Sourcebooks Casablanca, $7.99, ISBN 978-1-4022-8685-8
Historical Romance, 2015
As a book aimed at fans of Downton Abbey, this one would probably feel too similar to the average historical romance in terms of setting to stand out. But if we overlook the marketing gimmick, The Great Estate has one very significant feature that may be of interest to readers: this is the story of two married people trying to make a second go at a happy marriage, but it is refreshingly – shockingly – free of blame, painful communication breakdown, evil mistresses, and nasty parents.
Gabriel Thorne, the Earl of Averford, and his wife Sophia haven’t felt the magic in a long time. In fact, they seemed to have fractured their relationship even worse than usual when Gabriel caught Sophia kissing another guy about a year before this story begins. He took off to the Continent, leaving Sophia at home to stew and wonder how she will get him back while at the same time running Thornbrook Park (using the incompetent estate manager as a front) and discovering that she enjoys being the head lady in charge. Now, Gabriel is back in her life. Will there be a happy ending this second time around?
Here’s the interesting part: Gabriel blames himself for Sophia’s kissing the other guy. He recognizes that he ignores the warning signs, takes the wife for granted, and when she succumbed to the kiss of another man, it was actually a wake-up call for him. Instead of running off to plot divorce or revenge like Sophia feared, he actually studied poetry, music, and tales of romance like the nerd he is to make himself a more romantic person. On Sophia’s part, she wants Gabriel back – the kiss was a big mistake, she knew it the moment it happened – and she too is willing to make some concessions to make the marriage work again. However, she is also no longer that young lady content to let all the big strong men around her tell her how to live her life. How she will get her husband to accept this newly awakened aspect of her… well, that can be a bit of a challenge, although Gabriel is fortunately a pretty reasonable fellow. I mean – he’s willing to kick his own mother out of their house. How many husbands would do that for the wife?
The efforts of Gabriel and Sophia to be more romantic and sexy may seem superficial at a glance, but they are doing the right thing, as their sexual awkwardness was one of the causes of their drifting apart even before they lost their child. Gabriel felt inadequate as he could never seem to give Sophia pleasure in the bedroom, and his efforts to spice up their sex life only seemed to put Sophia off. On her part, Sophia believed that a woman who showed too much passion in bed was not proper, so she always held back, and now she wonders whether that may be one of the reasons why they could never get their sexual chemistry right.
As I’ve said earlier, there is no blaming or shaming in this story. Shocking, I know! But this actually plays right to the author’s strength, as Sherri Browning tends to write more lighthearted romps, and her attempts to showcase angst in her characters often felt contrived and over-simplistic in the past. Both characters can be silly and immature, but they are refreshingly self-aware, so after some soul-searching, they realize that they have a part to play in the breakdown of their marriage. And instead of blaming the other person, they seek to improve whatever aspects of themselves that they felt to be weaknesses that caused the breakdown. I like this. I like how they both want their marriage to work, and how they both are prepared to do some work to make that happen.

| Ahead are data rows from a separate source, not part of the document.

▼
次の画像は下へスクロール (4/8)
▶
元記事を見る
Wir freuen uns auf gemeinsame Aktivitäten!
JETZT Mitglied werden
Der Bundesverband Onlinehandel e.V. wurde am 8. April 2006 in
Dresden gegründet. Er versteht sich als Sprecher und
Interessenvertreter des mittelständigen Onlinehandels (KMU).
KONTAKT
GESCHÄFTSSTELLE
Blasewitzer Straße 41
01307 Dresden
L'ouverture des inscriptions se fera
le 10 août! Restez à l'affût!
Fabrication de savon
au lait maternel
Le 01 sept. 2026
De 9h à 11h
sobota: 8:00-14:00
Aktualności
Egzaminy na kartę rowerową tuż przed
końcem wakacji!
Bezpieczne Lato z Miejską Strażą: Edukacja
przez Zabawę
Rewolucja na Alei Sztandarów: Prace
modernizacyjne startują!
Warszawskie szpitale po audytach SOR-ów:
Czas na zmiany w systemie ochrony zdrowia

Of course, they stumble and bumble sometimes, which gives rise to some little drama along the way. The end result is a light and frothy tale, Some readers may feel that it is too bubbly for a second-time attempt at love story, especially since the issues that caused their initial drifting apart can feel pretty real, but I’m okay with it personally. After all, I find myself chuckling at the sillier moments, and I think the romance is actually pretty fine in its own right. The author has a nice balance of romance and some light angst here and there, and I’ve had a good time here. That the annoying Aunt Agatha is not shoved at my face is icing on the cake.

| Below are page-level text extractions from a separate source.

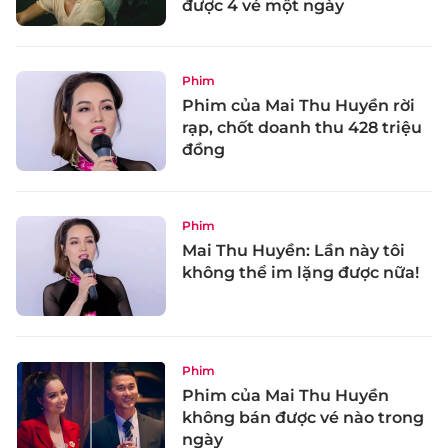
được 4 vé một ngày
Phim
Phim của Mai Thu Huyền rời
rạp, chốt doanh thu 428 triệu
đồng
Phim
Mai Thu Huyền: Lần này tôi
không thể im lặng được nữa!
Phim
Phim của Mai Thu Huyền
không bán được vé nào trong
ngày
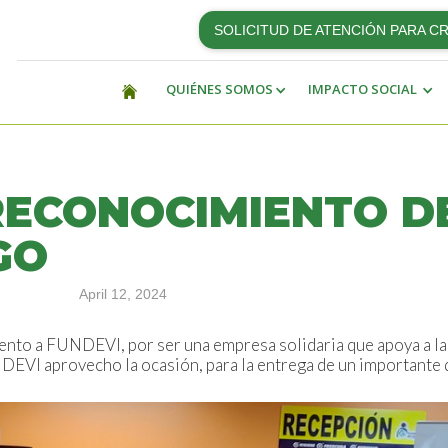
SOLICITUD DE ATENCIÓN PARA C
QUIÉNES SOMOS
IMPACTO SOCIAL
RECONOCIMIENTO D
GO
April 12, 2024
ento a FUNDEVI, por ser una empresa solidaria que apoya a la
NDEVI aprovecho la ocasión, para la entrega de un importante 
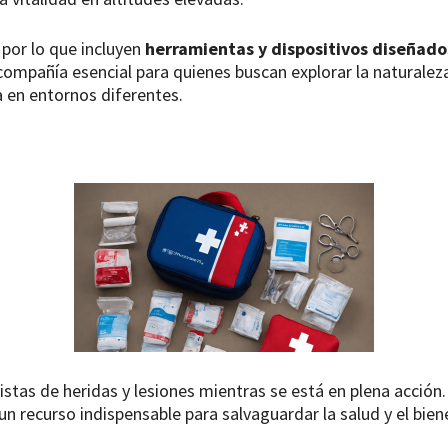
 por lo que incluyen
herramientas y dispositivos diseñados
 compañía esencial para quienes buscan explorar la naturale
a en entornos diferentes.
stas de heridas y lesiones mientras se está en plena acción
 un recurso indispensable para salvaguardar la salud y el bien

However, the story begins to meander in its late stages. It is as if the author had run out of ideas for the couple, so she starts bringing up and dragging out subplots that are nowhere as interesting as the main couple. The Great Estate could have ended a few chapters earlier, if you ask me. Still, this is a nice and charming story, and it’s also an interesting demonstration that second-time romances can actually work without the usual screaming matches and blaming everything on the parents or the hero’s evil mistress.